**TRY IT:** Write out, word for word, the part of the listing below that opens with the line containing "mask inferior vena cava" and closes with the line containing "<item>portal vein and splenic vein</item>?", keeping both of those lines and adding no others.

**DATA RECORDS:**
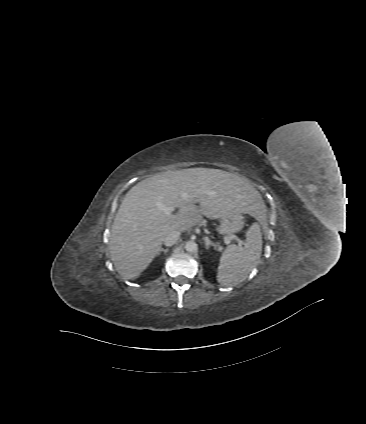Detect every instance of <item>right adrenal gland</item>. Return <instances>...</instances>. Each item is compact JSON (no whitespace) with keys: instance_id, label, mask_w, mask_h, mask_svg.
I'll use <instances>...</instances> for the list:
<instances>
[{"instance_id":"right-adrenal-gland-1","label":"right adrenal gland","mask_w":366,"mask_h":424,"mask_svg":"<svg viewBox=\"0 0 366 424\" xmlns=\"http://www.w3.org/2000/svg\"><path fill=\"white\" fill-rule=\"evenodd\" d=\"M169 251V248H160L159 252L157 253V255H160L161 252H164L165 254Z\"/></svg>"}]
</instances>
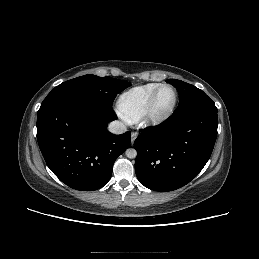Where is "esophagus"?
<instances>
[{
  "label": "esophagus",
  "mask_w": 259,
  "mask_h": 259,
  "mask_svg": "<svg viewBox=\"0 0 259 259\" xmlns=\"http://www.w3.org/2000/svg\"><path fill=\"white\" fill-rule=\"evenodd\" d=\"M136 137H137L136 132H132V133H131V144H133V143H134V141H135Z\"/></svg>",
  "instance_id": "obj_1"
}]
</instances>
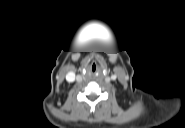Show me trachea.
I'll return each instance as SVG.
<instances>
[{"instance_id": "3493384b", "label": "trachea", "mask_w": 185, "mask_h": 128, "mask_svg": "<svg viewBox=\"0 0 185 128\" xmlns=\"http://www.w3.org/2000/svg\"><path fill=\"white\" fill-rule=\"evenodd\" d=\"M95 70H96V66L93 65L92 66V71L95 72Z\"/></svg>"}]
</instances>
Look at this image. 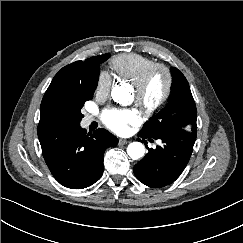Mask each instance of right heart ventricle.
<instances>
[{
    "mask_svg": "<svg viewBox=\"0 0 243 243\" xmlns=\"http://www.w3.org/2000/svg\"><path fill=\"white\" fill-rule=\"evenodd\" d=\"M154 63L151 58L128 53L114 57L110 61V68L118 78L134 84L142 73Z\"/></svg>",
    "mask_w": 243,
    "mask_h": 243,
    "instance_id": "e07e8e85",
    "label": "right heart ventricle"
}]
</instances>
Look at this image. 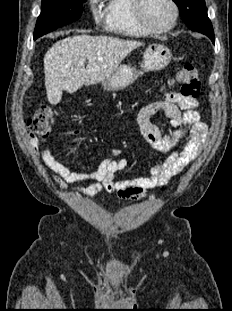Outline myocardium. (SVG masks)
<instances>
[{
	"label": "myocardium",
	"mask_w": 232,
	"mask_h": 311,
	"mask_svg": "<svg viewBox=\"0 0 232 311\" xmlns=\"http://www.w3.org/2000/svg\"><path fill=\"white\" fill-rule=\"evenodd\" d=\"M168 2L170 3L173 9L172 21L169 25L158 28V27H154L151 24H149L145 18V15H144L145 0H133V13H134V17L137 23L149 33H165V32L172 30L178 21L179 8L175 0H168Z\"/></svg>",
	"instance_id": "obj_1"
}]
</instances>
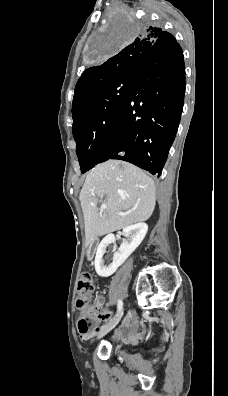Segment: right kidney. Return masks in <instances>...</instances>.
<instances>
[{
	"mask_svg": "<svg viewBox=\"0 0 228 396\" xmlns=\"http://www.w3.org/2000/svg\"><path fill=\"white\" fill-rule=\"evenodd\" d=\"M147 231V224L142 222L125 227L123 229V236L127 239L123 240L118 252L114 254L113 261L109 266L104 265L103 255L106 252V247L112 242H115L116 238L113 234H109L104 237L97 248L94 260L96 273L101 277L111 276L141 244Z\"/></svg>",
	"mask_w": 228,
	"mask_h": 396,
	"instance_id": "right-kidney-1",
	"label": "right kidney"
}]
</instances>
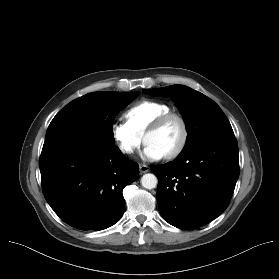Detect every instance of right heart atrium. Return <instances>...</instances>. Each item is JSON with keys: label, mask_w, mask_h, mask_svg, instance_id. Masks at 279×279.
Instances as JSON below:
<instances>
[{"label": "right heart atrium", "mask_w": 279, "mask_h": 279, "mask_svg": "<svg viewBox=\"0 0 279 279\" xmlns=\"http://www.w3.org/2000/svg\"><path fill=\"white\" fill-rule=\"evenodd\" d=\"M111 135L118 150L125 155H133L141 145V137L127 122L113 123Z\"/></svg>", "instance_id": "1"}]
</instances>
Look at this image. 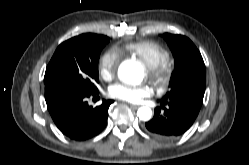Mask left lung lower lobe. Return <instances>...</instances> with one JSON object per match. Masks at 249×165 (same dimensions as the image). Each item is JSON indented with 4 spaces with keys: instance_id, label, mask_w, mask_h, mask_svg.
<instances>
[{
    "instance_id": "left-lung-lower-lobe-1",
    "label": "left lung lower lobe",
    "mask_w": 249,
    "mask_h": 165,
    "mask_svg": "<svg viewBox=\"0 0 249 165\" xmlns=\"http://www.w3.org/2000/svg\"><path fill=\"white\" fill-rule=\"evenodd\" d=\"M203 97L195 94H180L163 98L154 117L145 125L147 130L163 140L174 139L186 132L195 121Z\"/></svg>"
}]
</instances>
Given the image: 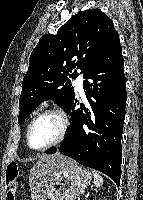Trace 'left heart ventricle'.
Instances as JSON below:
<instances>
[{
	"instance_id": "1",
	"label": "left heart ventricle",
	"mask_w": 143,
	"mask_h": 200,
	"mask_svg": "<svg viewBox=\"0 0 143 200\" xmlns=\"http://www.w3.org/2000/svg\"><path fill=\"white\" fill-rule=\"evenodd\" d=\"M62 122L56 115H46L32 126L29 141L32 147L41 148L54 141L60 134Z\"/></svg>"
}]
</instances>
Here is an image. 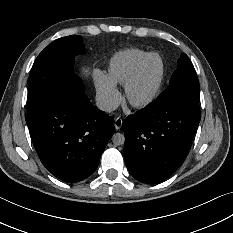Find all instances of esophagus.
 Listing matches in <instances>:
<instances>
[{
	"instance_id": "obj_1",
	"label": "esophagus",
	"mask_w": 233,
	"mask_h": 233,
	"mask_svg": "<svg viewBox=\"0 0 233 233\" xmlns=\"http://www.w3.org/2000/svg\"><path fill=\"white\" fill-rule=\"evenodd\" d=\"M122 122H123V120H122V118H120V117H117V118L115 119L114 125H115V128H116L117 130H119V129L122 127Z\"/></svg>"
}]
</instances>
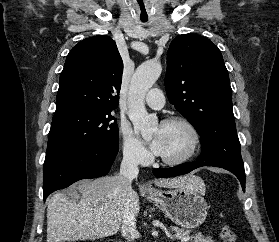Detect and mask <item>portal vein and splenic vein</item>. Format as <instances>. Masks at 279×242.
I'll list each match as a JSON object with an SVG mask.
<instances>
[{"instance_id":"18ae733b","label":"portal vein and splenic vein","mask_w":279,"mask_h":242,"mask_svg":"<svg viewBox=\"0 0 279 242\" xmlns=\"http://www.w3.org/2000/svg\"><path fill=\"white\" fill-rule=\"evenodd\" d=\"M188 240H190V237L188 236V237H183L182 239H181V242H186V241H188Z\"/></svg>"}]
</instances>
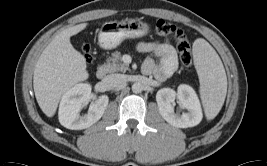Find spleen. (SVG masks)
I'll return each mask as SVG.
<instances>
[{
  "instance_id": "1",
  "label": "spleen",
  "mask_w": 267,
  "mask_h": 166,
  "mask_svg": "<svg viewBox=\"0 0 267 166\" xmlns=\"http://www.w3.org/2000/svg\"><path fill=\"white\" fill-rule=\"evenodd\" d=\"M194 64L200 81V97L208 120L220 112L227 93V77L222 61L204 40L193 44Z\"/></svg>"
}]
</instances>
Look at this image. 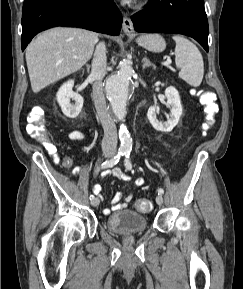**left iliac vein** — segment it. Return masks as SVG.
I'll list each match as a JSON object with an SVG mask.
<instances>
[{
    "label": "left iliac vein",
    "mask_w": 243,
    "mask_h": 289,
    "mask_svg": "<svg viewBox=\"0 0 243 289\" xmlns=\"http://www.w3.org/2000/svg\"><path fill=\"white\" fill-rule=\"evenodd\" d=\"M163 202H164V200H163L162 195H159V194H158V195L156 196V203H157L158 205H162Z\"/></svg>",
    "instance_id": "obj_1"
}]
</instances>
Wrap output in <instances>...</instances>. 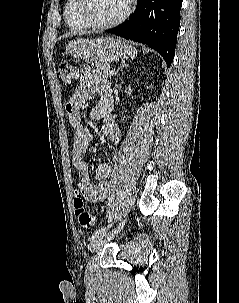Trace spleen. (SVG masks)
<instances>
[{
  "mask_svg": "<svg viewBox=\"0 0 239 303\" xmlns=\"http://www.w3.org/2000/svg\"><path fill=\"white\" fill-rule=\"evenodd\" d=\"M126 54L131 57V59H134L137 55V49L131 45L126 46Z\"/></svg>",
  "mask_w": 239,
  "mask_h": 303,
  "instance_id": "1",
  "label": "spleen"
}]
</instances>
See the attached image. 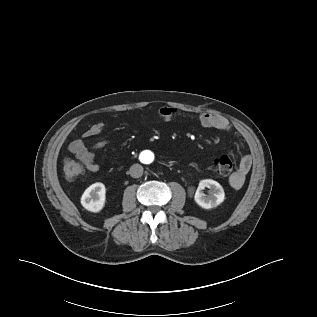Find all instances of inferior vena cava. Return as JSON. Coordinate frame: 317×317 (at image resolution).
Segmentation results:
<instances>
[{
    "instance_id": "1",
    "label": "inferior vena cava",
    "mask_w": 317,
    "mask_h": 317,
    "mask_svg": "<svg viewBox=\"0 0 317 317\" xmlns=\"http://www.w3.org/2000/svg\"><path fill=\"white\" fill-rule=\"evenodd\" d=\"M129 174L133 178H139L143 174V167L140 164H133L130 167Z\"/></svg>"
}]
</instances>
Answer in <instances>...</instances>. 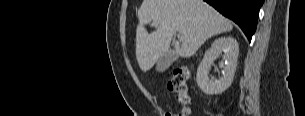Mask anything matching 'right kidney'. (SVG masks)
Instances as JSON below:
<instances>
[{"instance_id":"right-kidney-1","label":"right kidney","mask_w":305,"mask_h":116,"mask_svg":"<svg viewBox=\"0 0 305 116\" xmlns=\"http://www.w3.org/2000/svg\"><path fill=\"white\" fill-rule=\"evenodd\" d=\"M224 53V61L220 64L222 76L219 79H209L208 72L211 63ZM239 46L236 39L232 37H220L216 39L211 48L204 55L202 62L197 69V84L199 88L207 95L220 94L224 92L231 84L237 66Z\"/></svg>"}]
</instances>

--

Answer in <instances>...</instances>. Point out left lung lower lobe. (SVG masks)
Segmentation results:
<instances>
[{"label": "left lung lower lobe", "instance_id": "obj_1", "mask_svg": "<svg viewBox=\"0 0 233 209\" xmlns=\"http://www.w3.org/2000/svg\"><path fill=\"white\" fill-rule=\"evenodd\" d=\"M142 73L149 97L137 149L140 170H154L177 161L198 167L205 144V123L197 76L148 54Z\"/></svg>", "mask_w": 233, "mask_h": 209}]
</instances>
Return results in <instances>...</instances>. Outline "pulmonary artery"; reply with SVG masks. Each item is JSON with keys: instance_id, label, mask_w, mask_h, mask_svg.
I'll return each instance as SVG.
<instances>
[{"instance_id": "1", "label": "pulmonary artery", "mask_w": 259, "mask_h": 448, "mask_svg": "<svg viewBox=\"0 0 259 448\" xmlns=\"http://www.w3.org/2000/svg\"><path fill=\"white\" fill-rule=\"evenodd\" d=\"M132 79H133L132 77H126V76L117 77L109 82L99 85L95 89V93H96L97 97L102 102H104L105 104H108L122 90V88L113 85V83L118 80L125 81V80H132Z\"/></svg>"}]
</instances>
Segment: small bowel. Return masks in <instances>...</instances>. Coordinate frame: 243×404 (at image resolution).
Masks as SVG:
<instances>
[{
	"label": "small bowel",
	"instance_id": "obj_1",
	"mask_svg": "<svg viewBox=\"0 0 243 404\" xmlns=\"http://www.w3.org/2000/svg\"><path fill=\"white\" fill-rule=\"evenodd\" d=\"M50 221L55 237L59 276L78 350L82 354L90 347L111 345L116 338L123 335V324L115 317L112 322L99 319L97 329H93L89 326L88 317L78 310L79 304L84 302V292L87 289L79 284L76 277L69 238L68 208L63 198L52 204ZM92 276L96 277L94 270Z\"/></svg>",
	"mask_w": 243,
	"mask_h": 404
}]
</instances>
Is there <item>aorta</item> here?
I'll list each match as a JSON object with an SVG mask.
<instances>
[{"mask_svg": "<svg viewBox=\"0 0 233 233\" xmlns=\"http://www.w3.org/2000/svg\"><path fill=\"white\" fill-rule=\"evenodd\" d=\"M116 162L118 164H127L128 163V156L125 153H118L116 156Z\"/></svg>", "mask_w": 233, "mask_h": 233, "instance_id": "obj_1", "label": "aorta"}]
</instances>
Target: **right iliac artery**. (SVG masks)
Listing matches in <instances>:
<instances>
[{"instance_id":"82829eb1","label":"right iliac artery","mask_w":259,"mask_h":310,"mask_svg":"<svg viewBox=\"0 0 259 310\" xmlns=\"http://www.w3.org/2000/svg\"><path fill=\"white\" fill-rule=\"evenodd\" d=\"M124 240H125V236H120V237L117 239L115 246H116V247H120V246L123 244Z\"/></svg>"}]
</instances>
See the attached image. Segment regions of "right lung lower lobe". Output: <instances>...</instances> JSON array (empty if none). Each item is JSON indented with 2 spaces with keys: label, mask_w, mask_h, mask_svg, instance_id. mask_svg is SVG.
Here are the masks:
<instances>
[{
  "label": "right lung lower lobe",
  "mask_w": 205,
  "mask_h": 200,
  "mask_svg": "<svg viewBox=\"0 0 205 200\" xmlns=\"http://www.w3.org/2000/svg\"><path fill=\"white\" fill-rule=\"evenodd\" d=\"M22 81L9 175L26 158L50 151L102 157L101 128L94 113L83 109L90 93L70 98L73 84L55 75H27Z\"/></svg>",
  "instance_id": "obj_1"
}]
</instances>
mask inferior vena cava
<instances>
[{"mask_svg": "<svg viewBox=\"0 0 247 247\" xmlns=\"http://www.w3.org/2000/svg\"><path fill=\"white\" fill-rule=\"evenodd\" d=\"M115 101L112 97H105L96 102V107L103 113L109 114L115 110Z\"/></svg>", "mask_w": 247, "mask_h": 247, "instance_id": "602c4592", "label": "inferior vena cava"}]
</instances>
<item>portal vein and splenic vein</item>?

**SOLUTION TO THIS TASK:**
mask inferior vena cava
<instances>
[{"mask_svg": "<svg viewBox=\"0 0 247 247\" xmlns=\"http://www.w3.org/2000/svg\"><path fill=\"white\" fill-rule=\"evenodd\" d=\"M115 101L112 97H105L96 102V107L103 113L109 114L115 110Z\"/></svg>", "mask_w": 247, "mask_h": 247, "instance_id": "602c4592", "label": "inferior vena cava"}]
</instances>
<item>portal vein and splenic vein</item>?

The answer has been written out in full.